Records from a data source
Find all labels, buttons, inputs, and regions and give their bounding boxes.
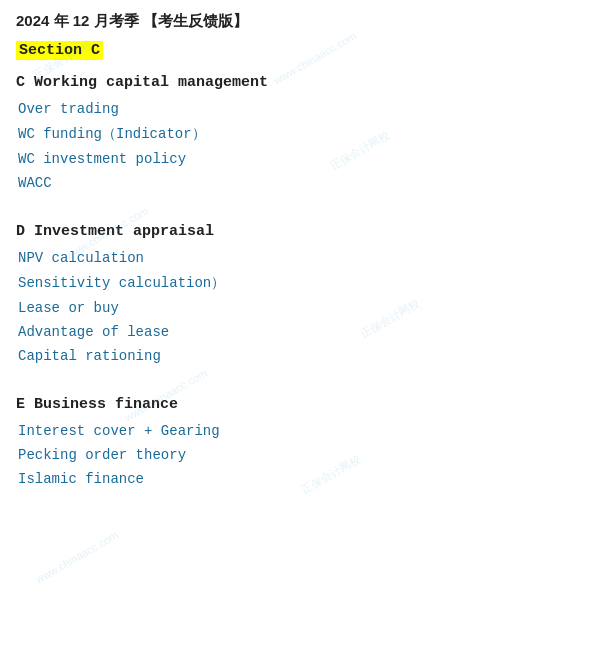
topic-item: Sensitivity calculation）	[16, 274, 579, 292]
section-c-label: Section C	[16, 41, 103, 60]
topic-item: WC funding（Indicator）	[16, 125, 579, 143]
page-title: 2024 年 12 月考季 【考生反馈版】	[16, 12, 579, 31]
topic-item: Interest cover + Gearing	[16, 423, 579, 439]
topic-item: Pecking order theory	[16, 447, 579, 463]
section-d-heading: D Investment appraisal	[16, 223, 579, 240]
topic-item: Lease or buy	[16, 300, 579, 316]
topic-item: WACC	[16, 175, 579, 191]
topic-item: NPV calculation	[16, 250, 579, 266]
section-e-block: E Business finance Interest cover + Gear…	[16, 396, 579, 487]
section-d-block: D Investment appraisal NPV calculation S…	[16, 223, 579, 364]
topic-item: WC investment policy	[16, 151, 579, 167]
section-c-block: Section C C Working capital management O…	[16, 41, 579, 191]
topic-item: Over trading	[16, 101, 579, 117]
topic-item: Advantage of lease	[16, 324, 579, 340]
section-c-heading: C Working capital management	[16, 74, 579, 91]
topic-item: Islamic finance	[16, 471, 579, 487]
section-e-heading: E Business finance	[16, 396, 579, 413]
topic-item: Capital rationing	[16, 348, 579, 364]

• [WHAT NEEDS TO BE DONE]
Reproduce each entry word for word and cut the images.

• [PROBLEM SOLUTION]
Find all labels, buttons, inputs, and regions and give their bounding boxes.
topic-item: Sensitivity calculation）	[16, 274, 579, 292]
section-c-label: Section C	[16, 41, 103, 60]
topic-item: WC funding（Indicator）	[16, 125, 579, 143]
page-title: 2024 年 12 月考季 【考生反馈版】	[16, 12, 579, 31]
topic-item: Interest cover + Gearing	[16, 423, 579, 439]
topic-item: Pecking order theory	[16, 447, 579, 463]
section-d-heading: D Investment appraisal	[16, 223, 579, 240]
topic-item: Lease or buy	[16, 300, 579, 316]
topic-item: WACC	[16, 175, 579, 191]
topic-item: NPV calculation	[16, 250, 579, 266]
section-e-block: E Business finance Interest cover + Gear…	[16, 396, 579, 487]
section-d-block: D Investment appraisal NPV calculation S…	[16, 223, 579, 364]
topic-item: WC investment policy	[16, 151, 579, 167]
section-c-block: Section C C Working capital management O…	[16, 41, 579, 191]
topic-item: Over trading	[16, 101, 579, 117]
topic-item: Advantage of lease	[16, 324, 579, 340]
section-c-heading: C Working capital management	[16, 74, 579, 91]
topic-item: Islamic finance	[16, 471, 579, 487]
section-e-heading: E Business finance	[16, 396, 579, 413]
topic-item: Capital rationing	[16, 348, 579, 364]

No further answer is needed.